茉祐子の反応を見て、躊躇する事なく購入した古川。
彼女は驚いていた。
「茉祐子は気にする必要ないさ。あれぐらいの金額なら問題ない。それに、義彦がどんな反応するのか私も見てみたいしな」
「だから!? そんなんじゃないよぅ」
照れ隠しのように言う茉祐子。
だが、萎んでいくように、声のトーンが尻すぼみだった。
彼女の気持ちが、あこがれ程度のものなのか。
そうじゃないのか古川にはわからない。
でもその意思を、尊重してやりたい気持ちではある。
しかし、心の中では別の懸念もあった。
因子という爆弾を抱えている。
過去に暴走した疑いのある彼に、不安があるのが事実だ。
それでも彼に、今回のような仕事を頼んでいる。
それは、何かのきっかけで閉ざしているに等しいその心の扉。
開いて欲しいという願望なのかもしれない。
「競争率は割と高そうだけどな」
「もう違うってばぁ」
何気なく店の中にある掛時計を見た古川。
「おっと、そろそろお昼にするか」
「ぶぅぅぅぅぅぅ」
「そんなに拗ねなくてもいいだろ」
「美咲姉こそ、仕事ばっかりじゃなくて、恋の一つでもすればいいのに」
「主婦として何一つまともに出来ない欠陥品に、恋してくれる相手がいるなら、見てみたいものだけどな」
古川は茉祐子の頭を軽く撫でてから、優しく手を握る。
「きっといると思うけどな。
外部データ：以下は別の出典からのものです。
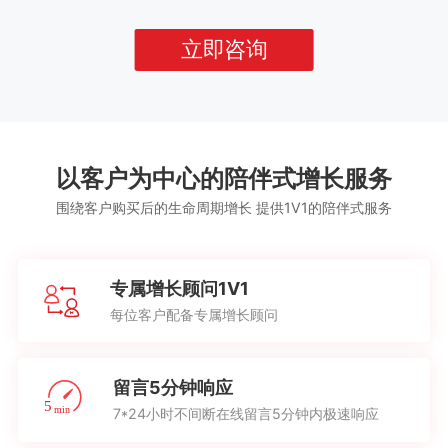
立即咨询
以客户为中心的陪伴式增长服务
围绕客户购买后的生命周期增长 提供1V1的陪伴式服务
专属增长顾问1V1
每位客户配备专属增长顾问
留言5分钟响应
7*24小时不间断在线留言5分钟内极速响应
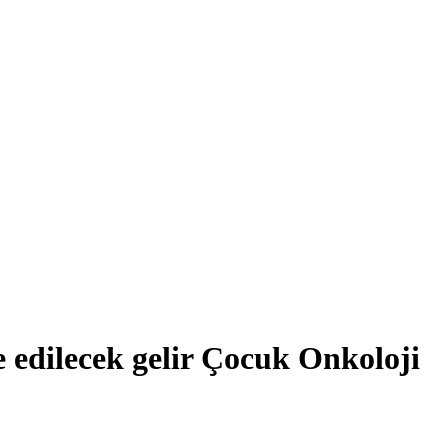
 edilecek gelir Çocuk Onkoloji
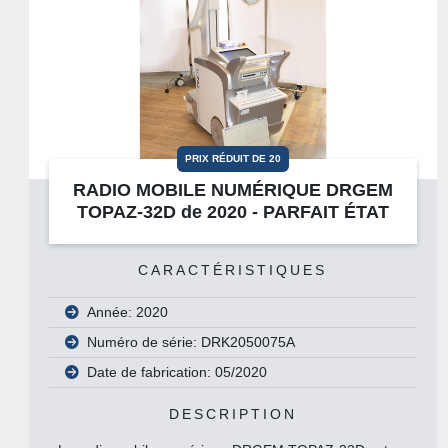
PRIX RÉDUIT DE 20
RADIO MOBILE NUMÉRIQUE DRGEM
TOPAZ-32D de 2020 - PARFAIT ÉTAT
CARACTÉRISTIQUES
Année: 2020
Numéro de série: DRK2050075A
Date de fabrication: 05/2020
DESCRIPTION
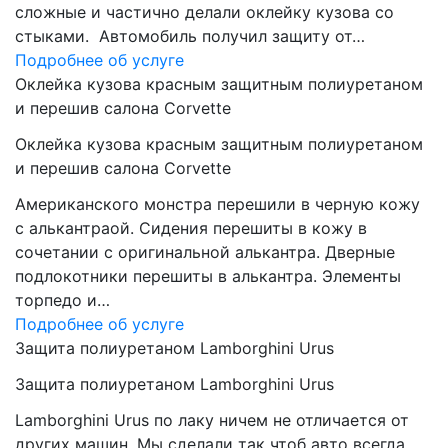
сложные и частично делали оклейку кузова со
стыками. Автомобиль получил защиту от…
Подробнее об услуге
Оклейка кузова красным защитным полиуретаном
и перешив салона Corvette
Оклейка кузова красным защитным полиуретаном
и перешив салона Corvette
Американского монстра перешили в черную кожу
с алькантраой. Сидения перешиты в кожу в
сочетании с оригинальной алькантра. Дверные
подлокотники перешиты в алькантра. Элементы
торпедо и…
Подробнее об услуге
Защита полиуретаном Lamborghini Urus
Защита полиуретаном Lamborghini Urus
Lamborghini Urus по лаку ничем не отличается от
других машин. Мы сделали так чтоб авто всегда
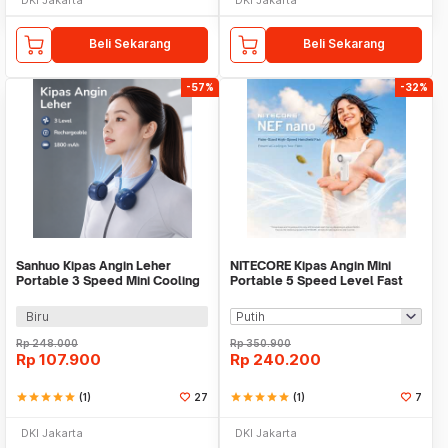
Beli Sekarang
Beli Sekarang
-57%
-32%
Sanhuo Kipas Angin Leher
NITECORE Kipas Angin Mini
Portable 3 Speed Mini Cooling
Portable 5 Speed Level Fast
Fan 1800mAh - 350
Charging 2000mAh - NEF nano
Biru
Rp
248.000
Rp
350.900
Rp
107.900
Rp
240.200
star
star
star
star
star
(1)
27
star
star
star
star
star
(1)
7
DKI Jakarta
DKI Jakarta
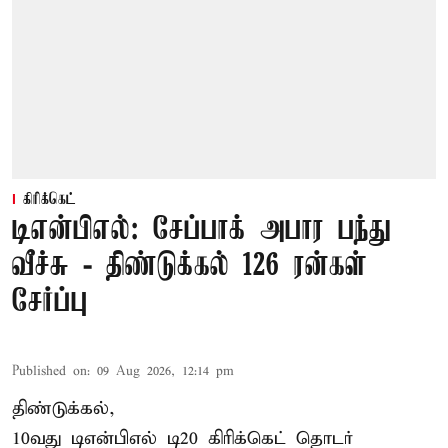
கிரிக்கெட்
டிஎன்பிஎல்: சேப்பாக் அபார பந்து
வீச்சு - திண்டுக்கல் 126 ரன்கள்
சேர்ப்பு
Published on
:
09 Aug 2026, 12:14 pm
திண்டுக்கல்,
10வது டிஎன்பிஎல் டி20
கிரிக்கெட்
தொடர்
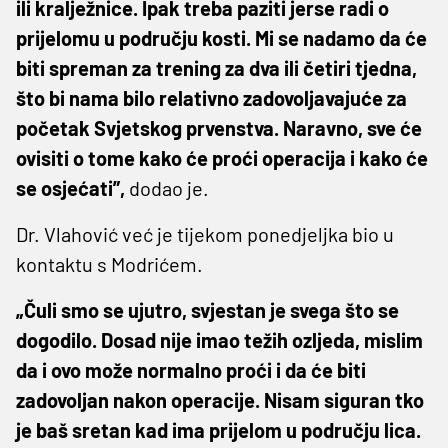
ili kralježnice. Ipak treba paziti jerse radi o
prijelomu u području kosti. Mi se nadamo da će
biti spreman za trening za dva ili četiri tjedna,
što bi nama bilo relativno zadovoljavajuće za
početak Svjetskog prvenstva. Naravno, sve će
ovisiti o tome kako će proći operacija i kako će
se osjećati”,
dodao je.
Dr. Vlahović već je tijekom ponedjeljka bio u
kontaktu s Modrićem.
„Čuli smo se ujutro, svjestan je svega što se
dogodilo. Dosad nije imao težih ozljeda, mislim
da i ovo može normalno proći i da će biti
zadovoljan nakon operacije. Nisam siguran tko
je baš sretan kad ima prijelom u području lica.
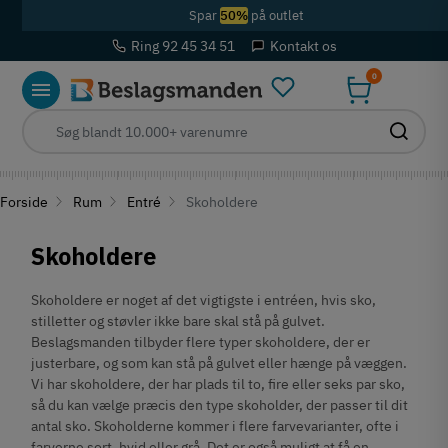
Spar
50%
på outlet
Ring 92 45 34 51
Kontakt os
0
Forside
Rum
Entré
Skoholdere
Skoholdere
Skoholdere er noget af det vigtigste i entréen, hvis sko,
stilletter og støvler ikke bare skal stå på gulvet.
Beslagsmanden tilbyder flere typer skoholdere, der er
justerbare, og som kan stå på gulvet eller hænge på væggen.
Vi har skoholdere, der har plads til to, fire eller seks par sko,
så du kan vælge præcis den type skoholder, der passer til dit
antal sko. Skoholderne kommer i flere farvevarianter, ofte i
farverne sort, hvid eller grå. Det er også muligt at få en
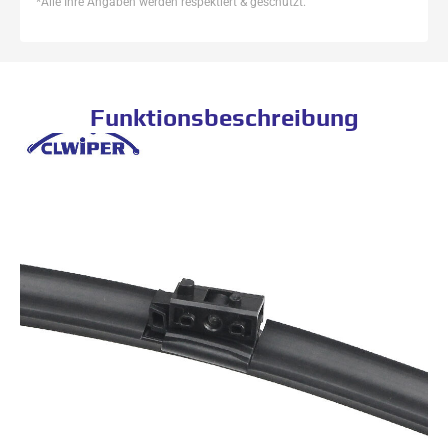
*Alle Ihre Angaben werden respektiert & geschützt.
Funktionsbeschreibung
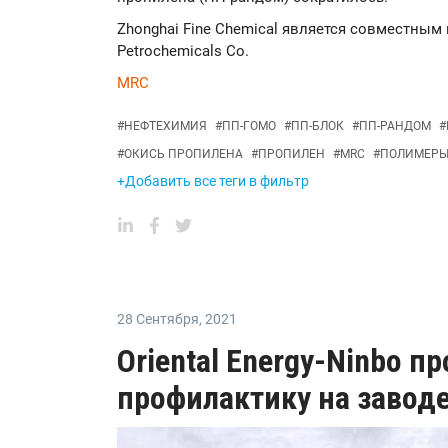
Zhonghai Fine Chemical является совместным
Petrochemicals Co.
MRC
#
НЕФТЕХИМИЯ
#
ПП-ГОМО
#
ПП-БЛОК
#
ПП-РАНДОМ
#
#
ОКИСЬ ПРОПИЛЕНА
#
ПРОПИЛЕН
#
MRC
#
ПОЛИМЕР
+Добавить все теги в фильтр
28 Сентября
,
2021
Oriental Energy-Ninbo п
профилактику на заводе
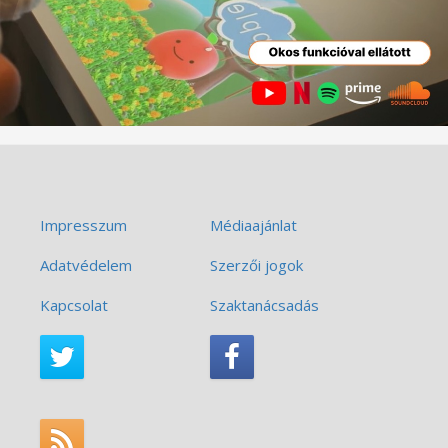
Impresszum
Médiaajánlat
Adatvédelem
Szerzői jogok
Kapcsolat
Szaktanácsadás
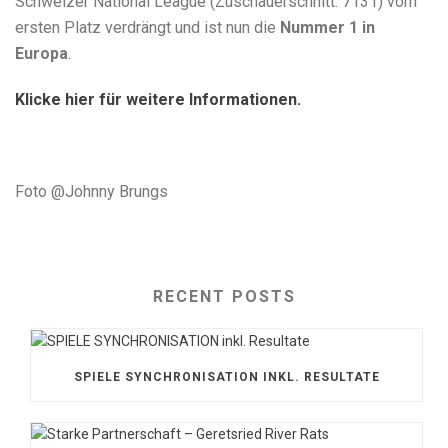
Schweizer National League (Zuschauerschnitt: 7131) vom
ersten Platz verdrängt und ist nun die
Nummer 1 in
Europa
.
Klicke hier für weitere Informationen.
Foto @Johnny Brungs
RECENT POSTS
SPIELE SYNCHRONISATION INKL. RESULTATE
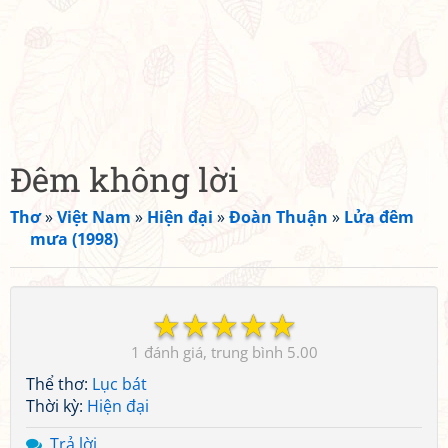
Đêm không lời
Thơ
»
Việt Nam
»
Hiện đại
»
Đoàn Thuận
»
Lửa đêm
mưa (1998)
☆
☆
☆
☆
☆
1
5.00
Thể thơ:
Lục bát
Thời kỳ:
Hiện đại
Trả lời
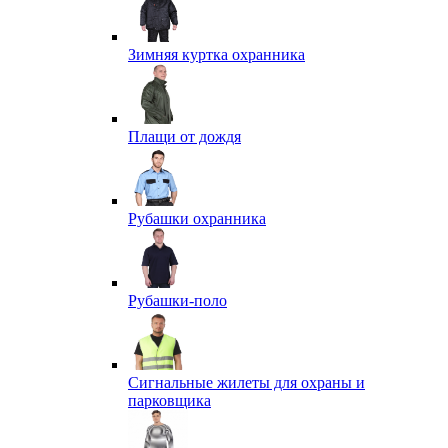
Зимняя куртка охранника
Плащи от дождя
Рубашки охранника
Рубашки-поло
Сигнальные жилеты для охраны и
парковщика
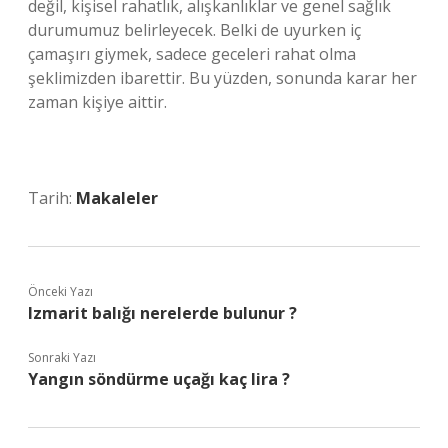
değil, kişisel rahatlık, alışkanlıklar ve genel sağlık
durumumuz belirleyecek. Belki de uyurken iç
çamaşırı giymek, sadece geceleri rahat olma
şeklimizden ibarettir. Bu yüzden, sonunda karar her
zaman kişiye aittir.
Tarih:
Makaleler
Önceki Yazı
Izmarit balığı nerelerde bulunur ?
Sonraki Yazı
Yangın söndürme uçağı kaç lira ?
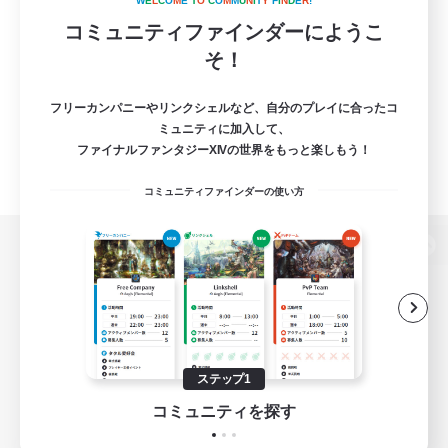
W
E
L
C
O
M
E
T
O
C
O
M
M
U
N
I
T
Y
F
I
N
D
E
R
!
コミュニティファインダーにようこ
そ！
フリーカンパニーやリンクシェルなど、自分のプレイに合ったコ
ミュニティに加入して、
ファイナルファンタジーXIVの世界をもっと楽しもう！
コミュニティファインダーの使い方
パソコン版へ
関連商品
e-STOREで購入
ステップ1
ゲームダウンロード
コミュニティを探す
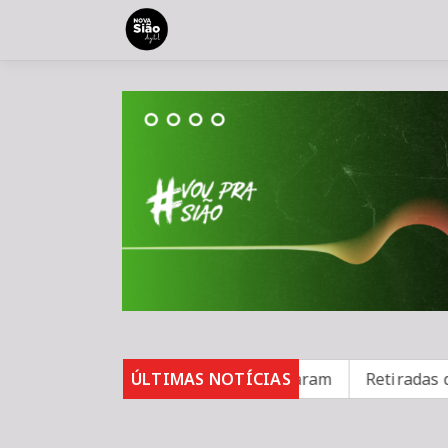
asos de sarampo; 16 não se vacinaram
ÚLTIMAS NOTÍCIAS
Retiradas da po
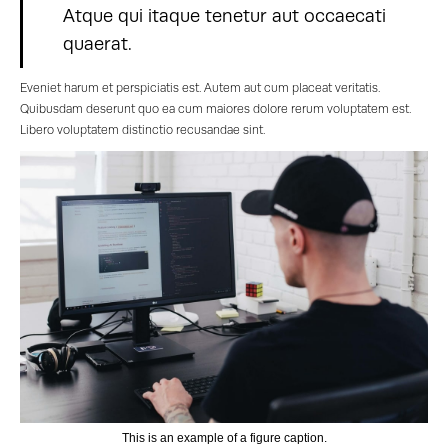
Atque qui itaque tenetur aut occaecati
quaerat.
Eveniet harum et perspiciatis est. Autem aut cum placeat veritatis.
Quibusdam deserunt quo ea cum maiores dolore rerum voluptatem est.
Libero voluptatem distinctio recusandae sint.
This is an example of a figure caption.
美咲姉、スレンダーだし」
「あっちこっち傷跡あるけどもね」
「好きになったら、そんな事関係ないと思いますけど」
「はいはい、たまにはそうゆう話しもいいけどな。とりあえずは腹ごしらえだ。茉祐子は何食べたい?」
「うーん? ハンバーガー!!」
「いや、そんなんでいいのか?」
「うん。だって食べる機会、滅多にないんだもの」
「茉祐子がそれでいいならいいが。確か四番街にあったな。そこでいいか?」
「うん、行こう!!」
こうして二人はその店を後にした。
目的の、チェーンのハンバーガーレストランへ移動を開始。
階下へ降りるエスカレーターに向った。
古川が買ってくれた服入りの紙袋。
空いている手で、茉祐子は大事に抱きしめている。
その光景に苦笑する古川。
歩きながら他愛もない会話を楽しむ二人。
再開した学校の事や事件の事。
そこで、古川にヒーロー像を抱いた同級生がいる。
そんな話しを聞かされた彼女は、顔を顰めた。
二人が食べてみたいものの話し、ファッションや好きな色まで。
案外話題というものは、尽きないものだな。
そう思いながら、古川自身この時間を楽しんでいる。
外に出るとどうやら、雨が降っていたようで、道が濡れていた。